Health effects of protein intake in healthy adults: a systematic literature review.
The purpose of this systematic review is to assess the evidence behind the dietary requirement of protein and to assess the health effects of varying protein intake in healthy adults. The literature search covered the years 2000-2011. Prospective cohort, case-control, and intervention studies were included. Out of a total of 5,718 abstracts, 412 full papers were identified as potentially relevant, and after careful scrutiny, 64 papers were quality graded as A (highest), B, or C. The grade of evidence was classified as convincing, probable, suggestive or inconclusive. The evidence is assessed as: probable for an estimated average requirement of 0.66 g good-quality protein/kg body weight (BW)/day based on nitrogen balance studies, suggestive for a relationship between increased all-cause mortality risk and long-term low-carbohydrate-high-protein (LCHP) diets; but inconclusive for a relationship between all-cause mortality risk and protein intake per se; suggestive for an inverse relationship between cardiovascular mortality and vegetable protein intake; inconclusive for relationships between cancer mortality and cancer diseases, respectively, and protein intake; inconclusive for a relationship between cardiovascular diseases and total protein intake; suggestive for an inverse relationship between blood pressure (BP) and vegetable protein; probable to convincing for an inverse relationship between soya protein intake and LDL cholesterol; inconclusive for a relationship between protein intake and bone health, energy intake, BW control, body composition, renal function, and risk of kidney stones, respectively; suggestive for a relationship between increased risk of type 2 diabetes (T2D) and long-term LCHP-high-fat diets; inconclusive for impact of physical training on protein requirement; and suggestive for effect of physical training on whole-body protein retention. In conclusion, the evidence is assessed as probable regarding the estimated requirement based on nitrogen balance studies, and suggestive to inconclusive for protein intake and mortality and morbidity. Vegetable protein intake was associated with decreased risk in many studies. Potentially adverse effects of a protein intake exceeding 20-23 E% remain to be investigated.

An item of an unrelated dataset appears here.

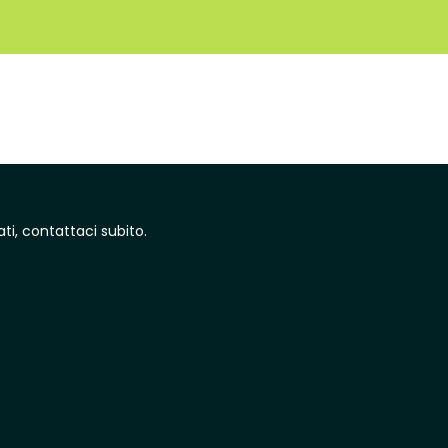
ti, contattaci subito.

Based on a validated FFQ, a French study of postmenopausal women with a habitual HP intake (45), there was no overall association between fracture risk and total protein intake. In the presence of low calcium intake (<400 mg/1,000 kcal), there was an increased risk of fractures related to energy-adjusted total and animal protein as well as gram per kg BW, while energy-adjusted vegetable protein was associated with a decreased fracture risk. In the Framingham Offspring Study of men and women (46), there was no overall association between fracture risk and total protein intake based on FFQ. Animal protein intake was associated with an increased fracture risk provided a low (<800 mg) calcium intake and a decreased risk of fractures provided a high (>800 mg) calcium intake. The Study of Osteoporotic Fractures in postmenopausal women (42) found increased risk of hip fractures related to high animal protein intake and high A/V ratio estimated from FFQ. When the model was adjusted for BMD, the relation of A/V ratio to fracture risk became non-significant. The systematic review and meta-analysis (44) found no relationship between protein intake and risk of fractures, neither in the cohort studies nor in the supplemental studies.

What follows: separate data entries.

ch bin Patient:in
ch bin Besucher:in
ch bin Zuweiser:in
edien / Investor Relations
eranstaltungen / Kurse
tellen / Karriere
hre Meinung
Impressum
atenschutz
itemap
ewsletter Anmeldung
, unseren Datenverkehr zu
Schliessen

A systematic review and meta-analysis assessed the relation of dietary acid load to bone health (47), quality graded as C because of the lack of information about dietary intake methods or intervention (see Appendix C, Table C10). The analysis did not support the hypothesis that ‘acid’ from the diet causes osteoporosis or that an ‘alkaline’ diet prevents osteoporosis. The systematic review also indicated that higher protein intake and animal protein were not detrimental to calcium retention. The ideal protein intake for bone health could not be determined.
Two intervention trials including postmenopausal women (48, 49), quality graded as B and A, respectively, were identified for the association between protein and calcium and bone metabolism (see Appendix C, Table C10). Harrington et al. (48) used a high-sodium–high-protein diet versus a low-sodium–UP diet in a randomized cross-over trial. Thus, it was difficult to separate the effect of protein per se. Nevertheless, they found that a high-sodium HP diet led to increased urinary calcium loss and increased bone resorption. In a high-quality feeding trial by Hunt et al. (49), high- (20 E%) or low- (10 E%) protein intake was combined with high- (1,510 mg) and low-calcium (675 mg) intake in a randomized four interventions’ cross-over design. They found that the combination of HP and low-calcium diet increased calcium retention, and it also resulted in an increase in IGF-1, an anabolic peptide hormone stimulating bone formation.